Metadata-Version: 2.1
Name: spotilyzer
Version: 0.1.3
Summary: AWS Spot Fleet Analyzer
Home-page: https://github.com/conrad-mukai/spotilyzer
Author: Conrad Mukai
Author-email: conrad@mukai-home.net
License: MIT
Description: # Spotilyzer - AWS Spot Fleet Analyzer
        
        Spotilyzer is a tool that defines AWS spot fleet pools for EKS. It uses spot
        fleet price data to select instance types for your pools. While there are many
        excellent articles which describe the architecture (such as
        [this one](https://aws.amazon.com/blogs/compute/cost-optimization-and-resilience-eks-with-spot-instances/#)),
        the task of selecting instance types is generally glossed over.

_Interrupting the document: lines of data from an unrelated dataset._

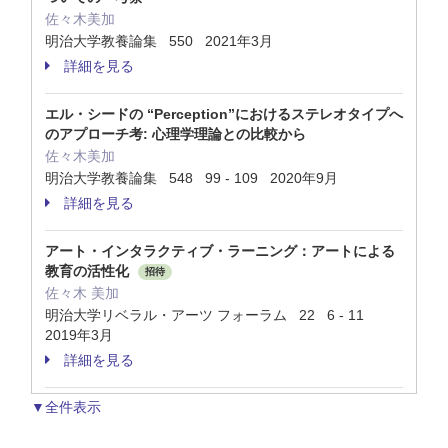
佐々木美加
明治大学教養論集 550 2021年3月
詳細を見る
エル・シードの “Perception”におけるステレオタイプへ
のアプローチ考: 心理学理論との比較から
佐々木美加
明治大学教養論集 548 99 - 109 2020年9月
詳細を見る
アート・インタラクティブ・ラーニング：アートによる
教育の活性化
招待
佐々木 美加
明治大学リベラル・アーツ フォーラム 22 6 - 11
2019年3月
詳細を見る
▼全件表示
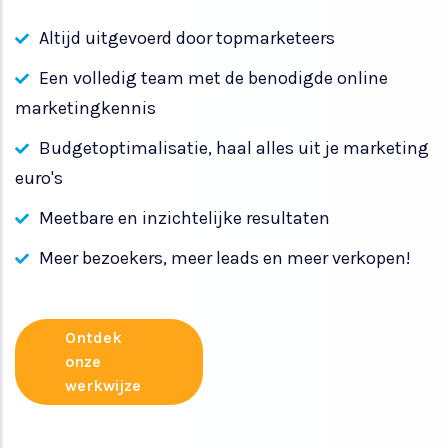
Altijd uitgevoerd door topmarketeers
Een volledig team met de benodigde online
marketingkennis
Budgetoptimalisatie, haal alles uit je marketing
euro's
Meetbare en inzichtelijke resultaten
Meer bezoekers, meer leads en meer verkopen!
Ontdek
onze
werkwijze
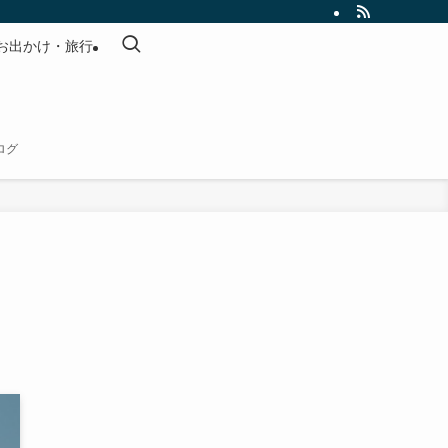
お出かけ・旅行
ログ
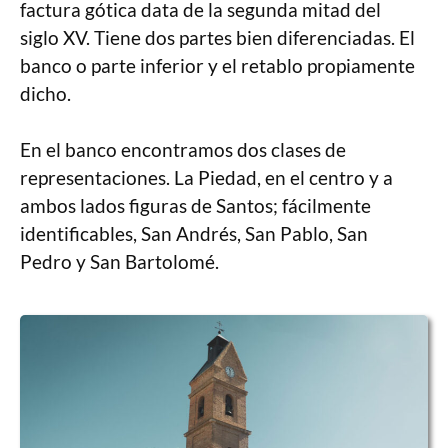
factura gótica data de la segunda mitad del
siglo XV. Tiene dos partes bien diferenciadas. El
banco o parte inferior y el retablo propiamente
dicho.
En el banco encontramos dos clases de
representaciones. La Piedad, en el centro y a
ambos lados figuras de Santos; fácilmente
identificables, San Andrés, San Pablo, San
Pedro y San Bartolomé.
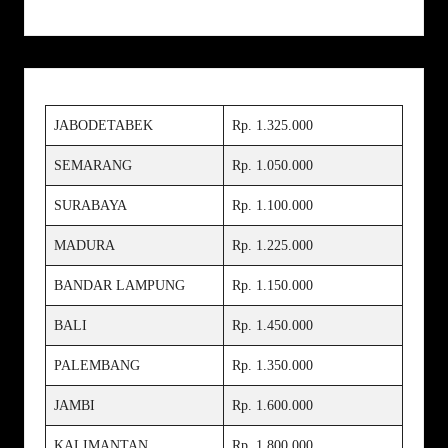
JABODETABEK
Rp. 1.325.000
SEMARANG
Rp. 1.050.000
SURABAYA
Rp. 1.100.000
MADURA
Rp. 1.225.000
BANDAR LAMPUNG
Rp. 1.150.000
BALI
Rp. 1.450.000
PALEMBANG
Rp. 1.350.000
JAMBI
Rp. 1.600.000
KALIMANTAN
Rp. 1.800.000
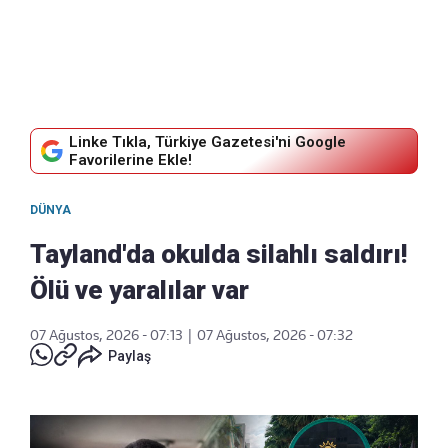
Linke Tıkla, Türkiye Gazetesi'ni Google
Favorilerine Ekle!
DÜNYA
Tayland'da okulda silahlı saldırı!
Ölü ve yaralılar var
07 Ağustos, 2026 - 07:13
|
07 Ağustos, 2026 - 07:32
Paylaş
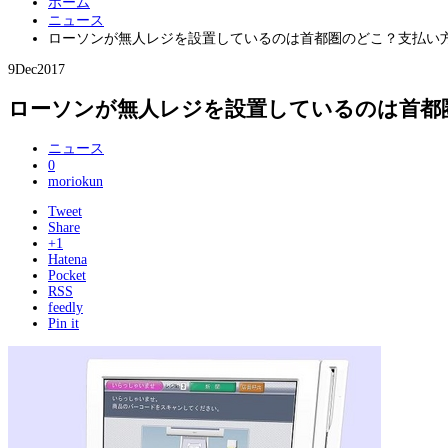
ホーム
ニュース
ローソンが無人レジを設置しているのは首都圏のどこ？支払い
9
Dec
2017
ローソンが無人レジを設置しているのは首都
ニュース
0
moriokun
Tweet
Share
+1
Hatena
Pocket
RSS
feedly
Pin it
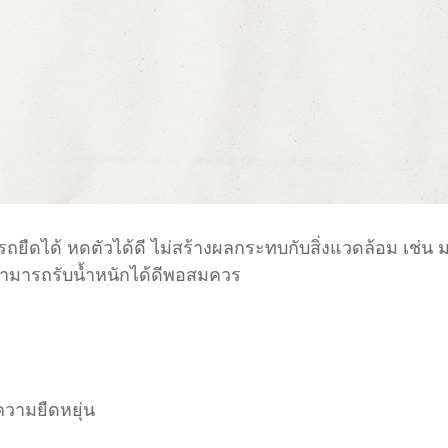
ารถยืดได้ หดตัวได้ดี ไม่สร้างผลกระทบกับสิ่งแวดล้อม เช่น ม
็สามารถรับน้ำหนักได้ดีพอสมควร
ความยืดหยุ่น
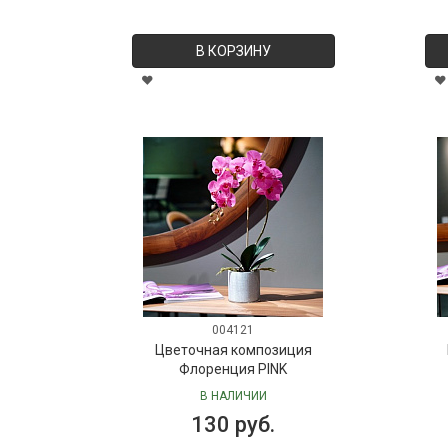
В КОРЗИНУ
004121
Цветочная композиция
Флоренция PINK
В НАЛИЧИИ
130 руб.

This tool fills
        that gap by making the selection process a data-driven one.
        
        ## Requirements
        
        To run spotilyzer you need the following:
        * Python 3.5 or later; and
        * an AWS account with ec2:Describe* privileges.
        
        ## Installation
        
        If you just want to use the tool, you can install it with pip:
        
            pip install spotilyzer
        
        If you want to work on the code you can download and install it in developer
        mode like so:
        
            git clone https://github.com/conrad-mukai/spotilyzer
            cd spotilyzer
            python setup.py develop
        
        ## Background
        
        The goal of spotilyzer is to provide a selection of spot fleet pools that can
        be used for EKS worker nodes, where the worker nodes are autoscaled with the
        [Cluster Autoscaler](https://docs.aws.amazon.com/eks/latest/userguide/cluster-autoscaler.html).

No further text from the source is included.